Accuracy of Numerical methods If we compare the solutions obtained by numerical methods and analytical methods, we achieve answers with very minute differences. The solution obtained in the analytical method is called an actual solution. The solution obtained in the numerical method is called the calculated solution. The difference between the actual solution and the calculated solution is called the error which is quite negligible. The numerical method with minimum error is considered the best method to solve that particular problem.
As computer technology is advancing, numerous ways of tackling complicated mathematical problems in a limited number of steps are being developed. Based on the numerical approach, an algorithm is initially written. The required parameters are then taken as input from the user, and the logic of the algorithm runs to generate an estimated answer. According to the needs of the user, this approximation is rounded to a few decimal points. The accuracy requirements in decimals have to be taken care of.

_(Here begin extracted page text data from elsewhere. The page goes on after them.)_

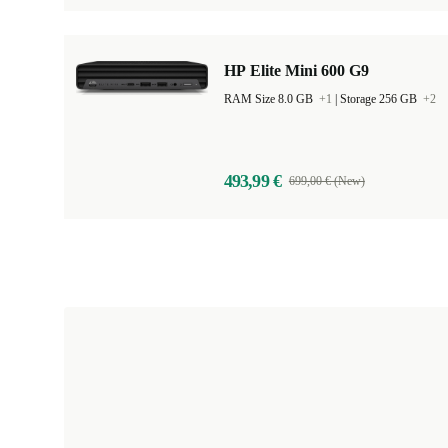
HP Elite Mini 600 G9
RAM Size 8.0 GB
+1
|
Storage 256 GB
+2
493,99 €
699,00 € (New)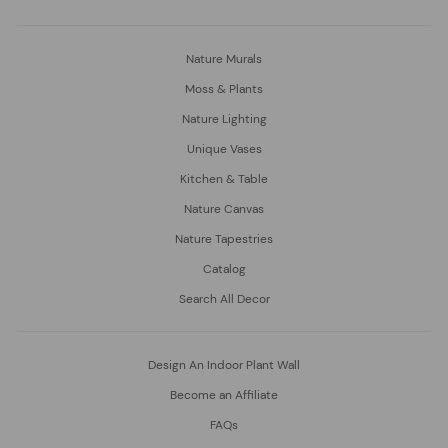
Nature Murals
Moss & Plants
Nature Lighting
Unique Vases
Kitchen & Table
Nature Canvas
Nature Tapestries
Catalog
Search All Decor
Design An Indoor Plant Wall
Become an Affiliate
FAQs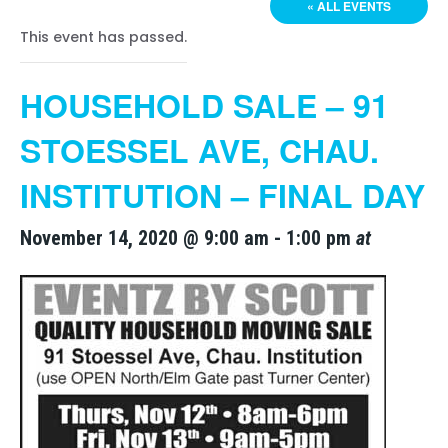
« ALL EVENTS
This event has passed.
HOUSEHOLD SALE – 91
STOESSEL AVE, CHAU.
INSTITUTION – FINAL DAY
November 14, 2020 @ 9:00 am
-
1:00 pm
at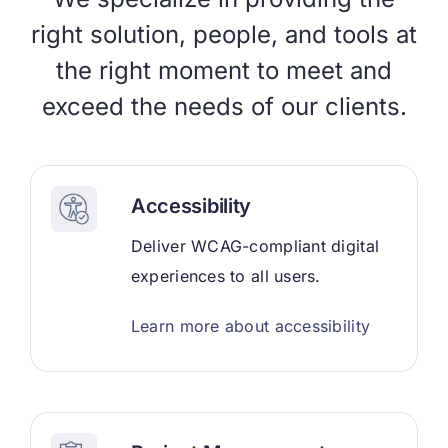
right solution, people, and tools at
the right moment to meet and
exceed the needs of our clients.
Accessibility
Deliver WCAG-compliant digital
experiences to all users.
Learn more about accessibility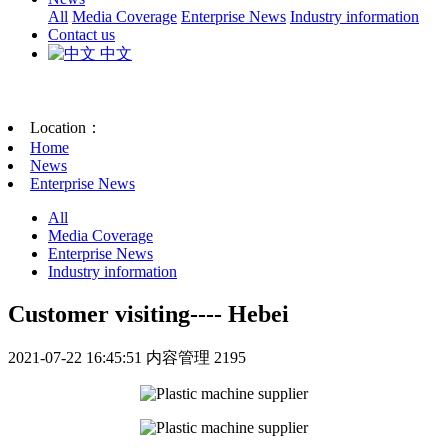
All
Media Coverage
Enterprise News
Industry information
Contact us
中文
Location：
Home
News
Enterprise News
All
Media Coverage
Enterprise News
Industry information
Customer visiting---- Hebei
2021-07-22 16:45:51
内容管理
2195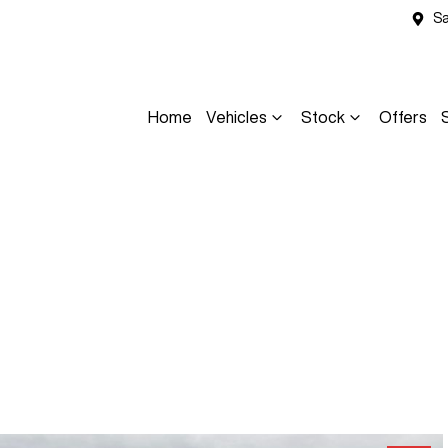
Sa
Home
Vehicles
Stock
Offers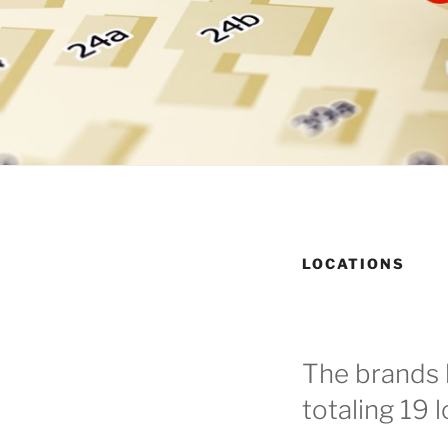
LOCATIONS
The brands 
totaling 19 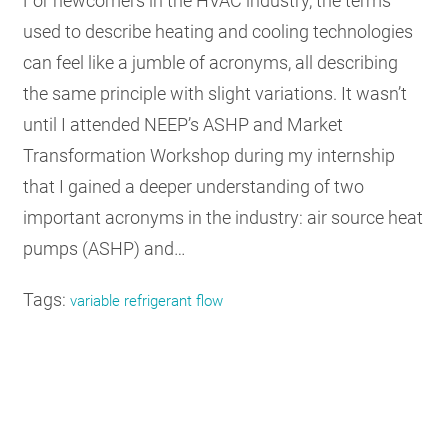
For newcomers in the HVAC industry, the terms
used to describe heating and cooling technologies
can feel like a jumble of acronyms, all describing
the same principle with slight variations. It wasn’t
until I attended NEEP’s ASHP and Market
Transformation Workshop during my internship
that I gained a deeper understanding of two
important acronyms in the industry: air source heat
pumps (ASHP) and…
Tags:
variable refrigerant flow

A new field known as numerical computing has started emerging due to the tremendous applications of mathematics in the field of technology. The extensive use of mathematics in technology has led to the emergence of a new discipline known as numerical computing. Because numerical techniques have a wide range of applications in the fields of science and mathematics, students at the graduate level are also taught about them.
A nice article explaining the methodology used in numerical analysis. We are generally habitual of solving problems by direct methods but sometimes it is not possible to do so directly and then we take help of calculators and computers for the same. Today the methods of the numerical analysis are used in computer algorithms for calculating the solution of a problem with a good degree of certainty.
Let us understand this by solving a simple problem to find value of x in the equation x^3 + 4 = 31
If we use the direct method then we would say that -
x^3 = 31 - 4
so x^3 = 27
and hence x = 3
It was so easy to find x in the above case.
Sometimes problem might be a complex one and it would not be possible to solve it in a direct way. For example if x^3 = 11 (which also means that x^3 - 11 = 0) then it is not easy to find x directly. In such cases the numerical analysis helps us and one of the most common method in numerical analysis goes like -
let f(x) = x^3 - 11
Now we can see that x is more than 2 but less than 3 as 2^3 = 8 which is less than 11 and 3^3 = 27 which is more than 11.
Let us iterate the value of x by increasing it from 2 and decreasing it from 3 and get some values of f(x) at those points. The value of f(x) will slowly converge to zero and we would get a solution for x somewhere in between 2 and 3. It actually comes approximately as x = 2.2235
The interesting point is that more number of iterations we do we will get a more accurate value of x somewhere between 2.223 to 2.224. But in practice we cannot go for an infinite number of iterations and we have to accept a value of x with some minimal error. That is what many computer programmes do and we get an approximate solution as x = 2.2235 which is a number between 2.223 and 2.224
Numerical analysis is definitely a great tool for solving complex mathematical problems.